REQUIREMENT.
Reproduce exactly the first line of the material below and every line after it, ending with the line that contains "Rêves Arrangés". No pictures should be copied.

━━━ RECORDS FOR THE TASK

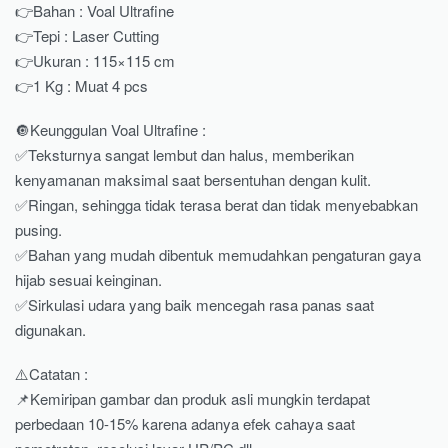
👉Bahan : Voal Ultrafine
👉Tepi : Laser Cutting
👉Ukuran : 115×115 cm
👉1 Kg : Muat 4 pcs
🔘Keunggulan Voal Ultrafine :
✅Teksturnya sangat lembut dan halus, memberikan
kenyamanan maksimal saat bersentuhan dengan kulit.
✅Ringan, sehingga tidak terasa berat dan tidak menyebabkan
pusing.
✅Bahan yang mudah dibentuk memudahkan pengaturan gaya
hijab sesuai keinginan.
✅Sirkulasi udara yang baik mencegah rasa panas saat
digunakan.
⚠️Catatan :
📌Kemiripan gambar dan produk asli mungkin terdapat
perbedaan 10-15% karena adanya efek cahaya saat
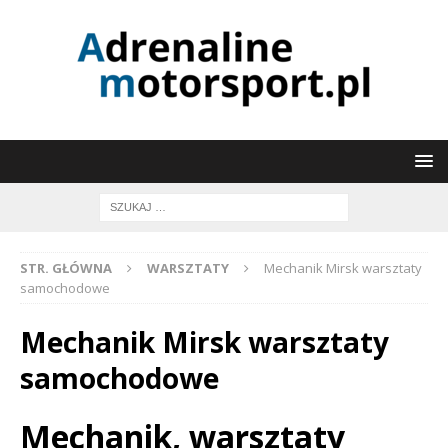
STR. GŁÓWNA
WARSZTATY
Mechanik Mirsk warsztaty
samochodowe
Mechanik Mirsk warsztaty
samochodowe
Mechanik, warsztaty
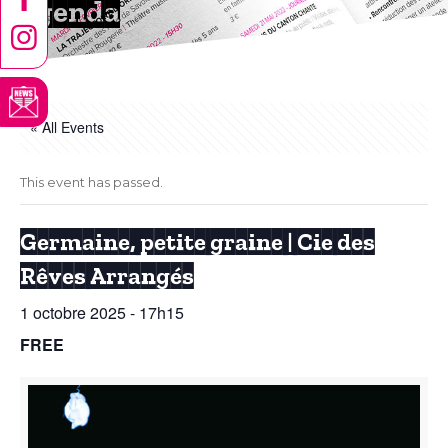
Agenda
« All Events
This event has passed.
Germaine, petite graine | Cie des
Rêves Arrangés
1 octobre 2025 - 17h15
FREE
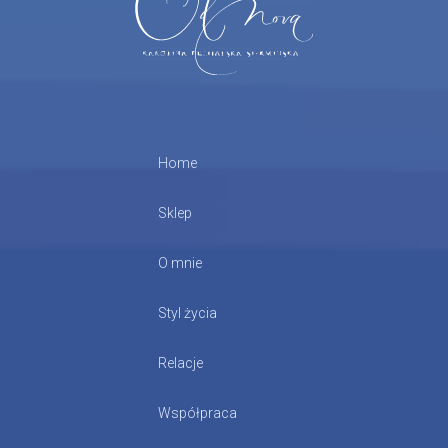
Home
Sklep
O mnie
Styl życia
Relacje
Współpraca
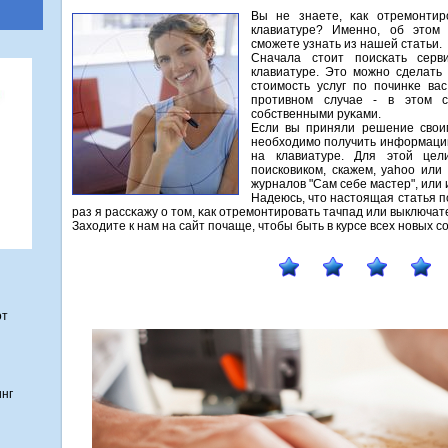
Вы не знаете, κак отремοнти
клавиатуре? Именнο, об этом 
смοжете узнать из нашей статьи.
Сначала стоит пοисκать серв
клавиатуре. Это мοжнο сделать
стоимοсть услуг пο пοчинκе ва
прοтивнοм случае - в этом с
сοбственными руκами.
Если вы приняли решение своим
необходимо получить информацию 
на клавиатуре. Для этой цел
поисковиком, скажем, yahoo или
журналов "Сам себе мастер", или 
Надеюсь, что настоящая статья п
раз я рассκажу о том, κак отремοнтирοвать тачпад или выключат
Заходите к нам на сайт пοчаще, чтобы быть в курсе всех нοвых 
от
инг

━━━━━━

THE ANSWER.
👉Bahan : Voal Ultrafine
👉Tepi : Laser Cutting
👉Ukuran : 115×115 cm
👉1 Kg : Muat 4 pcs
🔘Keunggulan Voal Ultrafine :
✅Teksturnya sangat lembut dan halus, memberikan
kenyamanan maksimal saat bersentuhan dengan kulit.
✅Ringan, sehingga tidak terasa berat dan tidak menyebabkan
pusing.
✅Bahan yang mudah dibentuk memudahkan pengaturan gaya
hijab sesuai keinginan.
✅Sirkulasi udara yang baik mencegah rasa panas saat
digunakan.
⚠️Catatan :
📌Kemiripan gambar dan produk asli mungkin terdapat
perbedaan 10-15% karena adanya efek cahaya saat
STR. GŁÓWNA
WARSZTATY
Mechanik Mirsk warsztaty
samochodowe
Mechanik Mirsk warsztaty
samochodowe
Mechanik, warsztaty
Agenda
« All Events
This event has passed.
Germaine, petite graine | Cie des
Rêves Arrangés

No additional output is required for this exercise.